======== Supplied information ========

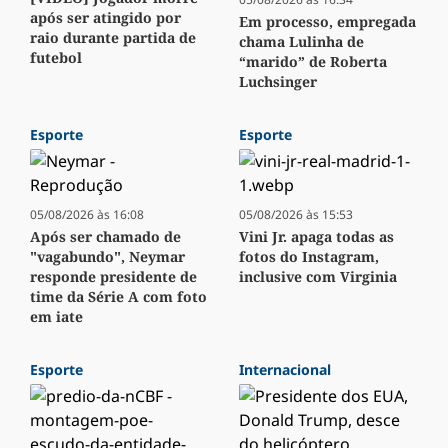
após ser atingido por
Em processo, empregada
raio durante partida de
chama Lulinha de
futebol
“marido” de Roberta
Luchsinger
Esporte
Esporte
05/08/2026 às 16:08
05/08/2026 às 15:53
Após ser chamado de
Vini Jr. apaga todas as
"vagabundo", Neymar
fotos do Instagram,
responde presidente de
inclusive com Virginia
time da Série A com foto
em iate
Esporte
Internacional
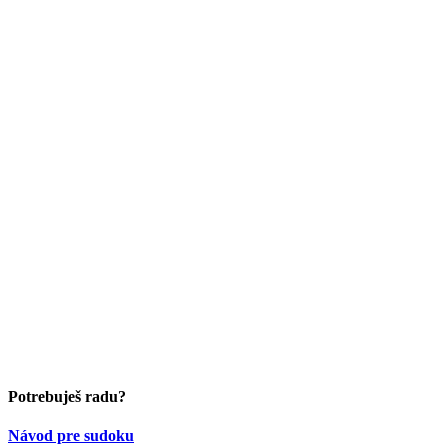
Potrebuješ radu?
Návod pre sudoku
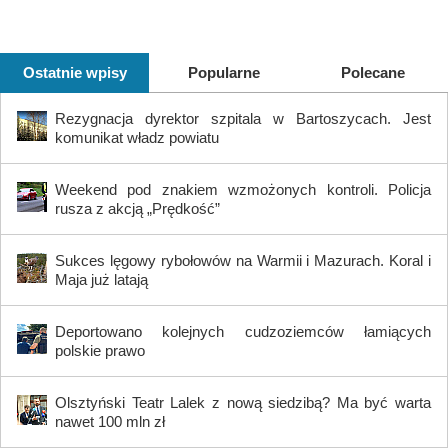
Ostatnie wpisy
Popularne
Polecane
Rezygnacja dyrektor szpitala w Bartoszycach. Jest
komunikat władz powiatu
Weekend pod znakiem wzmożonych kontroli. Policja
rusza z akcją „Prędkość”
Sukces lęgowy rybołowów na Warmii i Mazurach. Koral i
Maja już latają
Deportowano kolejnych cudzoziemców łamiących
polskie prawo
Olsztyński Teatr Lalek z nową siedzibą? Ma być warta
nawet 100 mln zł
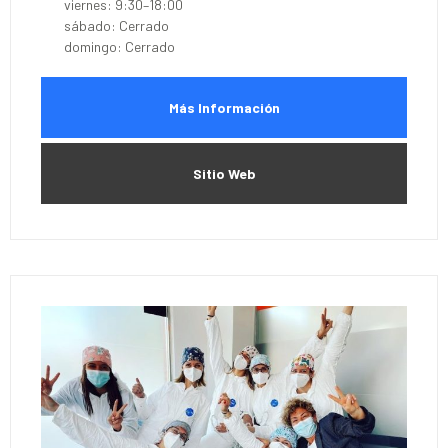
viernes: 9:30–18:00
sábado: Cerrado
domingo: Cerrado
Más Información
Sitio Web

========

* [Exercise details]:
Repeat each line of the material exactly, and drop any image it carries.

* [Result for this exercise]:
após ser atingido por
Em processo, empregada
raio durante partida de
chama Lulinha de
futebol
“marido” de Roberta
Luchsinger
Esporte
Esporte
05/08/2026 às 16:08
05/08/2026 às 15:53
Após ser chamado de
Vini Jr. apaga todas as
"vagabundo", Neymar
fotos do Instagram,
responde presidente de
inclusive com Virginia
time da Série A com foto
em iate
Esporte
Internacional
Potrebuješ radu?
Návod pre sudoku
Ostatnie wpisy
Popularne
Polecane
Rezygnacja dyrektor szpitala w Bartoszycach. Jest
komunikat władz powiatu
Weekend pod znakiem wzmożonych kontroli. Policja
rusza z akcją „Prędkość”
Sukces lęgowy rybołowów na Warmii i Mazurach. Koral i
Maja już latają
Deportowano kolejnych cudzoziemców łamiących
polskie prawo
Olsztyński Teatr Lalek z nową siedzibą? Ma być warta
nawet 100 mln zł
viernes: 9:30–18:00
sábado: Cerrado
domingo: Cerrado
Más Información
Sitio Web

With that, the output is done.